>>>>

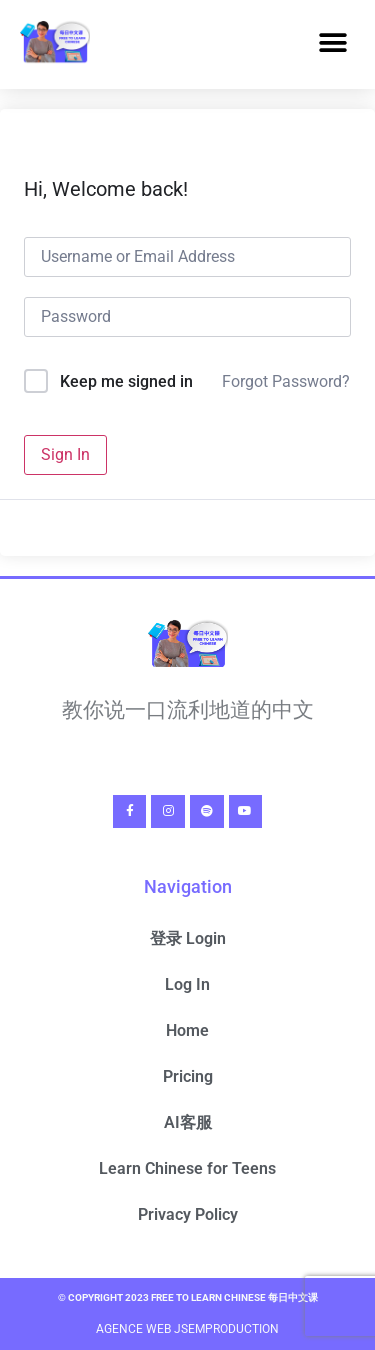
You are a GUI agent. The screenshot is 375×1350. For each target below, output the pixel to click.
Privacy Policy (188, 1214)
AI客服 (188, 1122)
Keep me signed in (126, 381)
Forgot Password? (286, 381)
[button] (332, 43)
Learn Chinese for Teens (187, 1168)
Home (187, 1030)
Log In (187, 984)
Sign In (65, 454)
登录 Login (188, 938)
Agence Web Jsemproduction (187, 1329)
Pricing (188, 1076)
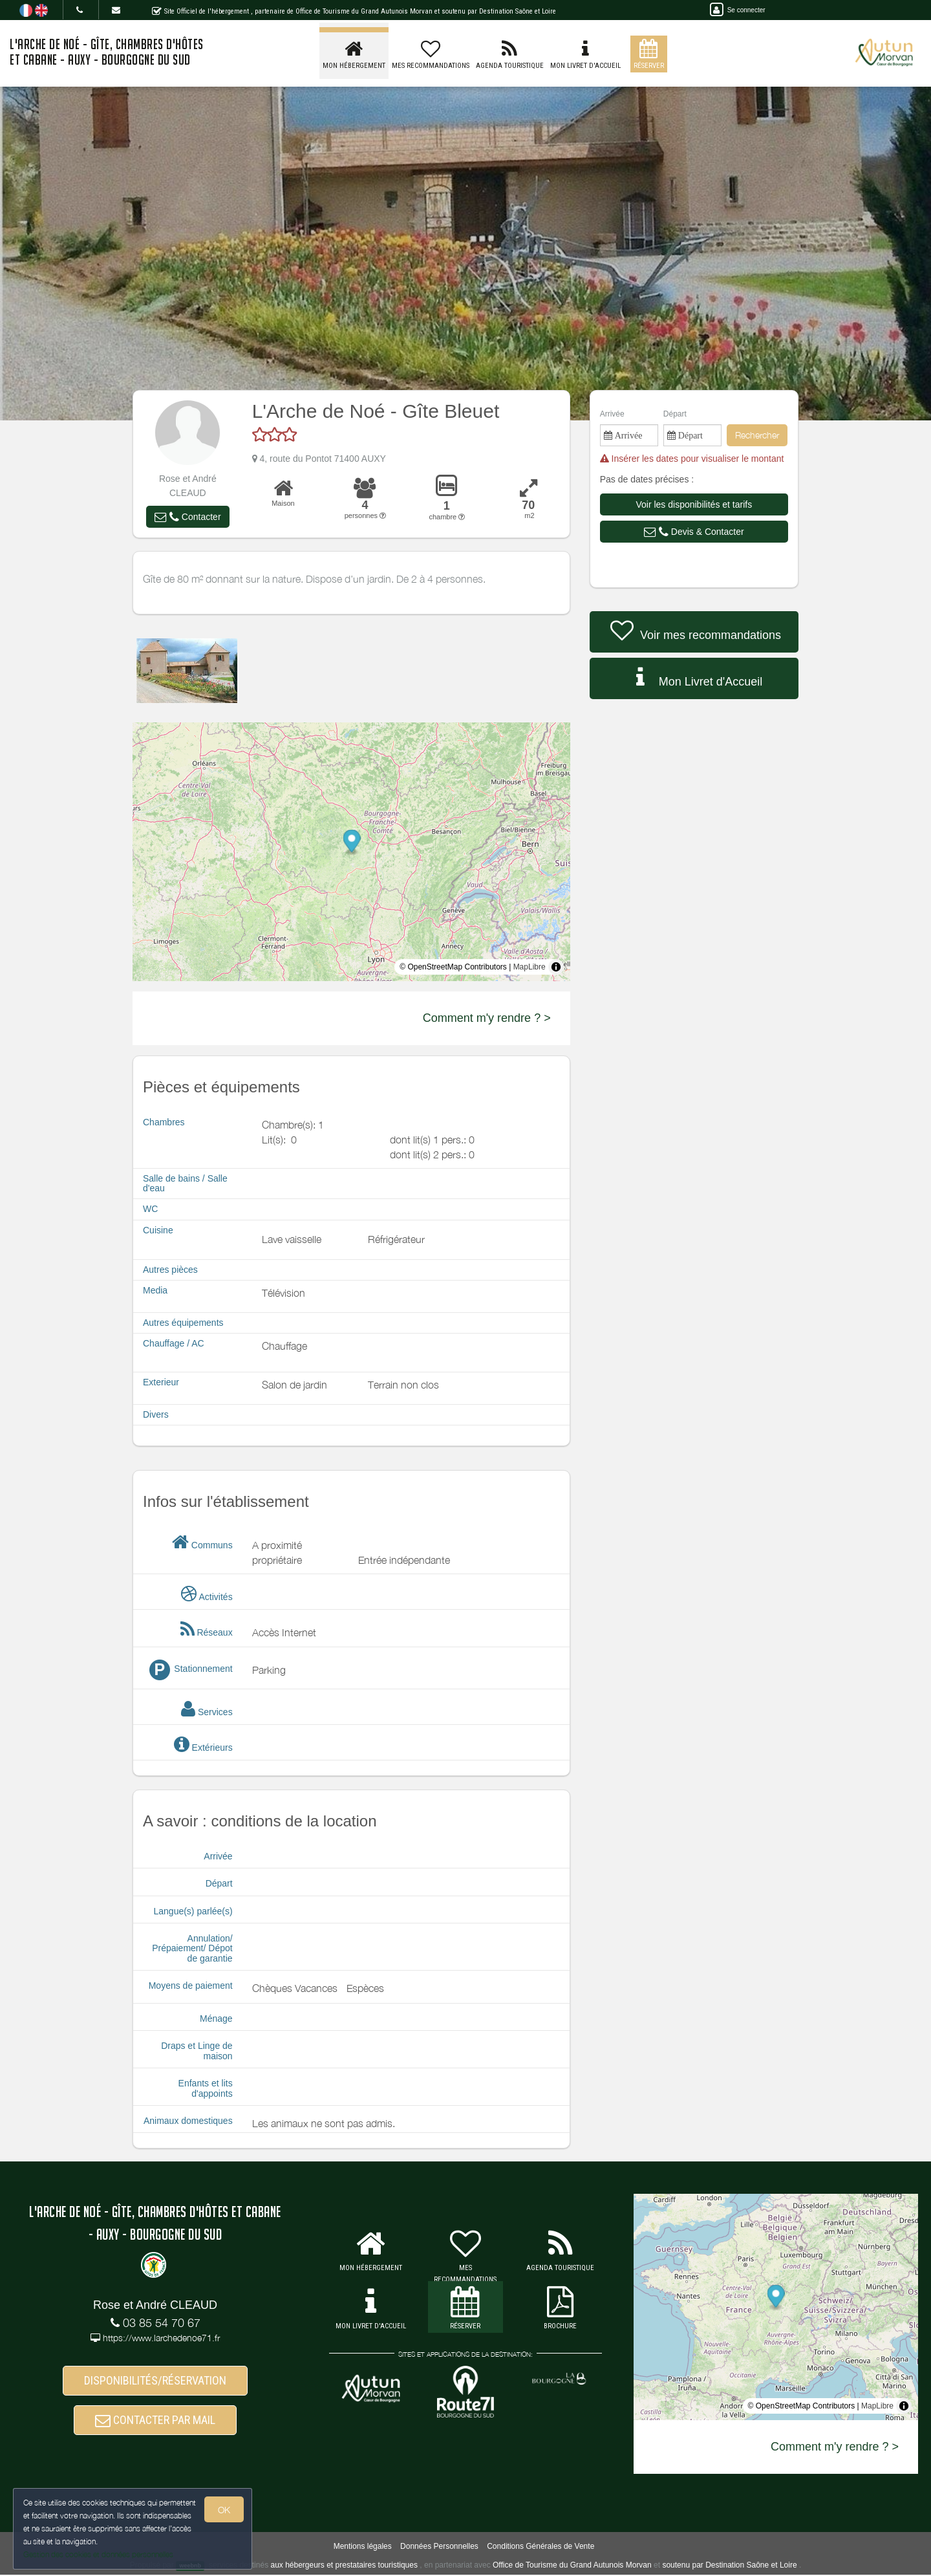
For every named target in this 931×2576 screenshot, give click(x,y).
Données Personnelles (439, 2547)
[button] (187, 517)
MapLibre (529, 966)
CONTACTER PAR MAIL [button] (155, 2420)
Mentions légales (363, 2547)
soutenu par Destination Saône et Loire (729, 2566)
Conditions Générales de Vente (540, 2547)
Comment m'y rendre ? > (487, 1018)
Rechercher (757, 434)
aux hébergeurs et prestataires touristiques (343, 2566)
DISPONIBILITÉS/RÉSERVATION (155, 2381)
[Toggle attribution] (556, 967)
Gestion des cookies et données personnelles (98, 2554)
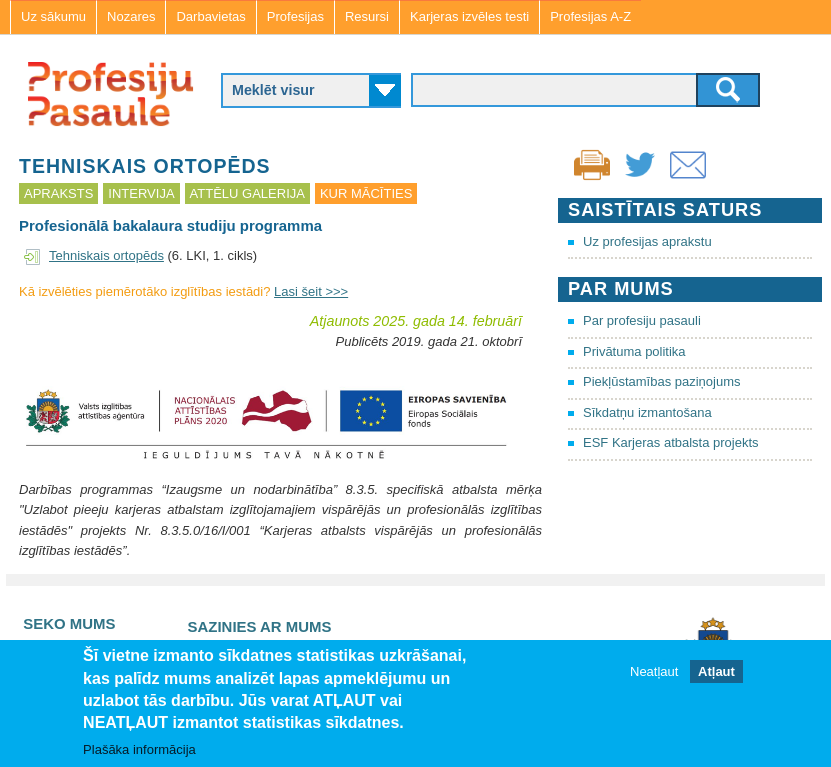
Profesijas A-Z (590, 16)
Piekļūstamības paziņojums (662, 381)
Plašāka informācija (139, 751)
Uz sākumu (53, 16)
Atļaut (716, 673)
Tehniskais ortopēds (106, 255)
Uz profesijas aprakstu (647, 241)
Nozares (131, 16)
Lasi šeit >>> (311, 291)
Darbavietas (210, 16)
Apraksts (58, 193)
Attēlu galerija (247, 193)
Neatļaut (654, 673)
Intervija (141, 193)
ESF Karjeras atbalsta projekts (671, 442)
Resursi (367, 16)
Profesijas (295, 16)
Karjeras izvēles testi (469, 16)
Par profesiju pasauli (642, 320)
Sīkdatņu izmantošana (647, 412)
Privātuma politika (634, 351)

<<<<

**Description of the task:**
Please state how many lines in the records above hold the word "click", giving only the number.

**Answer to the exercise:**
2